Skerritt admitted that its sizing algorithm is most accurate for customers whose measurements fall in the “middle range”—average enough so that Proper Cloth’s collected thousands of very similar datasets. But as most men with “outlier” measurements—very tall and thin, for example, or perhaps short and portly—start using the service, the algorithm is getting better and fitting these customers over time, he said.
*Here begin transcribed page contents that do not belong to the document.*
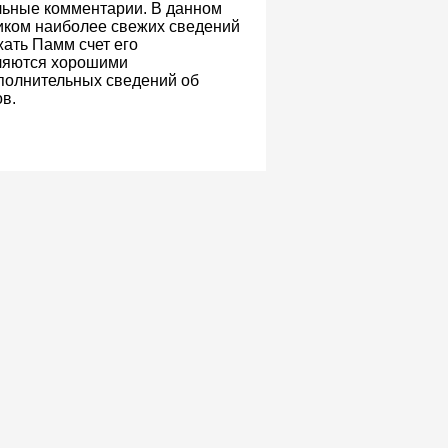
ельные комментарии. В данном
ником наиболее свежих сведений
жать Памм счет его
вляются хорошими
полнительных сведений об
в.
At Trunk Club, personalizing style recommendations for customers requires the careful marriage of art and science. Algorithms take on the responsibility of picking out most of the items a client is likely to love, based on purchase history and preference, but flesh-and-blood stylists often are the ones who create moments of magic. Most customers appreciate Trunk Club nudging them outside of their comfort zone and exposing them to a product they wouldn’t have given a second look, Pathak explained.
“The algorithm is their comfort zone but the art of it is ‘let’s throw this as them and see if they like it,’” Pathak said of how Trunk Club highly experienced staff can delight a customer with the unexpected.
But this approach contains an element of risk, and the question becomes: how much risk is too much? If you push people too far outside their well-defined comfort zone and miss the mark, you don’t really have too make opportunities today to repair a rocky customer relationship because so many competitors are standing by ready to steal your market share, Prathak noted.
Advocates of personalization, customization and made-to-order fashion say it could help consumers rethink their consumption patterns, and encourage them to value products they’ve actively co-created: making fewer but better things. Skerritt admitted that he struggles with the question of sustainability, a multifaceted challenge that fashion’s finally starting to take seriously.
Edouard Macquin, who now leads the Lectra Americas business, cited the oft-used comparison between fresh fish and fast fashion. Everyone loves a catch of the day but no one wants that fish two weeks later when it’s well past its prime. That’s the situation we’ve gotten into with collections delivered at lightning-fast speeds to consumers whose tastes change with every passing trend and inventory stockpiles marked down to reflect their diminishing value.
“We need to get away from that model because it’s definitely not sustainable,” Macquin said, “but you still need a business model that’s profitable.”